If we look at the stack trace, we can see that the program flowed like this
main -> __stack_chk_fail --> __fortify_fail --> ? --> getenv()
Let’s look at the __fortify_fail source code.
__fortify_fail (const char *msg)
{
/* The loop is added only to keep gcc happy. */
while (1)
__libc_message (2, "*** %s ***: %s terminated\n",
msg, __libc_argv[0] ?: "<unknown>");
}
As we can see, __fortify_fail is simply a trampoline to __libc_message_. It calls __libc_message with 4 arguments.
The most important argument is the 4th argument, which is __libc_argv[0]. This is usually just the program name, and is stored right below the main function stack frame. (we will just keep this at the back of our head for now)

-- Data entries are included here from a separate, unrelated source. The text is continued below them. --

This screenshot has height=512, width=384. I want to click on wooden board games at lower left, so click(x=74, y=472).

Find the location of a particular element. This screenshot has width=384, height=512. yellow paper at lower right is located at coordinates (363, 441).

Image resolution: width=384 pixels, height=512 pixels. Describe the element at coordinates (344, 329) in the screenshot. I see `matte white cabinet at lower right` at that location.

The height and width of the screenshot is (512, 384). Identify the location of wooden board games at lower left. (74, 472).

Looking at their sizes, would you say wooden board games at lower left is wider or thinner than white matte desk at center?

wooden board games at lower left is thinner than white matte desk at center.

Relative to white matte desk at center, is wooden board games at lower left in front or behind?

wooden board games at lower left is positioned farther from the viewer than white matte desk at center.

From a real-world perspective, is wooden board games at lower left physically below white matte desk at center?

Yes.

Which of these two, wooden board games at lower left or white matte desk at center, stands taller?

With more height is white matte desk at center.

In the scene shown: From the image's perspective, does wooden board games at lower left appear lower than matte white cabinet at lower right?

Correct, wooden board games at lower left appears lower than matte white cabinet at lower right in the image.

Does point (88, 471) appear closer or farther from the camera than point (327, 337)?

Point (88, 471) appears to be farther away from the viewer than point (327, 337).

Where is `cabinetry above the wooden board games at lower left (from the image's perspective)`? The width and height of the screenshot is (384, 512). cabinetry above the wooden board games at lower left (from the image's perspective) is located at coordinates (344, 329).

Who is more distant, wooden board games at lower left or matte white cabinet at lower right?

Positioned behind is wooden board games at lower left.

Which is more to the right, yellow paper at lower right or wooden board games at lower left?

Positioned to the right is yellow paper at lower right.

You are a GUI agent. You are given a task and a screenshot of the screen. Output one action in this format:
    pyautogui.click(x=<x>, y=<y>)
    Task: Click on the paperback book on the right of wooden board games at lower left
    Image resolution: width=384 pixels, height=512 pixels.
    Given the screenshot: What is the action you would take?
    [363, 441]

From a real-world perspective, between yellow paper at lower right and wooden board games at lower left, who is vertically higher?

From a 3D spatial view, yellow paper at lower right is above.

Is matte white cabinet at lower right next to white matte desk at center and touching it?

Now if we look inside __libc_message,
/* Abort with an error message. */
void
__libc_message (int do_abort, const char *fmt, ...)
{
// ...
/* Open a descriptor for /dev/tty unless the user explicitly
requests errors on standard error. */
const char *on_2 = __libc_secure_getenv ("LIBC_FATAL_STDERR_");
// ...
if (on_2 == NULL || *on_2 == '\0')
fd = open_not_cancel_2 (_PATH_TTY, O_RDWR | O_NOCTTY | O_NDELAY);
if (fd == -1)
fd = STDERR_FILENO;
// ...
// output error message
written = WRITEV_FOR_FATAL (fd, iov, nlist, total);
// ...
if (do_abort)
{
BEFORE_ABORT (do_abort, written, fd);
/* Kill the application. */
abort ();
}
}
__libc_message tries to calls getenv("LIBC_FATAL_STDERR") to look for the LIBC_FATAL_STDERR environment variable and determine if the error output should be outputted to stdout, or not.
Otherwise, it will try to open a new file descriptor, and output the error message to that file descriptor before aborting.

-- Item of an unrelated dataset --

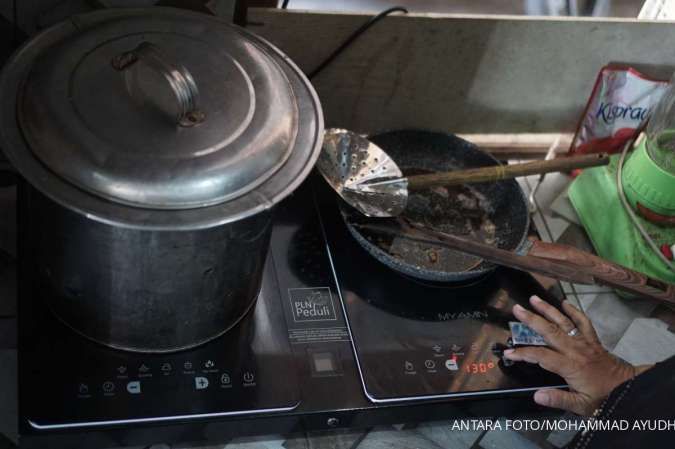 Identify the location of blender. The width and height of the screenshot is (675, 449). click(649, 183).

Our program crashes on the call to getenv, which is called my __libc_secure_getenv. This is because when we increased the size of our overflow, we actually overflowed the entire environment variable block (which is usually right below our main stack frame).
the environmental variable block simply contains an array of pointers to strings that correspond with environmental variable and its value
This results in a segmentation fault when getenv tries to look into our environment variables to find LIBC_FATAL_STDERR.
By now, you may be wondering: how does all of this help me to get the flag? If we look at the error message again:
*** stack smashing detected ***: ./flag_checker terminated
We can see that it is actually made out of 3 parts, "*** %s ***: %s terminated", "stack smashing detected" and "./flag_checker". All of which are actually the arguments provided to the __libc_message argument.
# output from GDB
__libc_message (
$rdi = 0x0000000000000001,
$rsi = 0x00007ffff798f59f → "*** %s ***: %s terminated\n",
$rdx = 0x00007ffff798f581 → "stack smashing detected",
$rcx = 0x00007fffffffc473 → "/home/elmo/wgmy/bin/flag_checker"
)
Our exploit methodology is as such — overflow the program such that
__libc_argv[0]points to our flag (argv is stored right before our environment variable block)- Program does not crash before it prints the output message.
Writing the exploit
getenv will iterate through the array of environment variable pointer to look for the name.
If we look at the source code:
char * getenv (const char *name)
{
if (__environ == NULL || name[0] == '\0')
return NULL;
// ...
}
Given that we can write whatever we want to the environment variable pointer, we want getenv to return without crashing.
Based on the source code above, we can simply set the first entry of the environment array to NULL.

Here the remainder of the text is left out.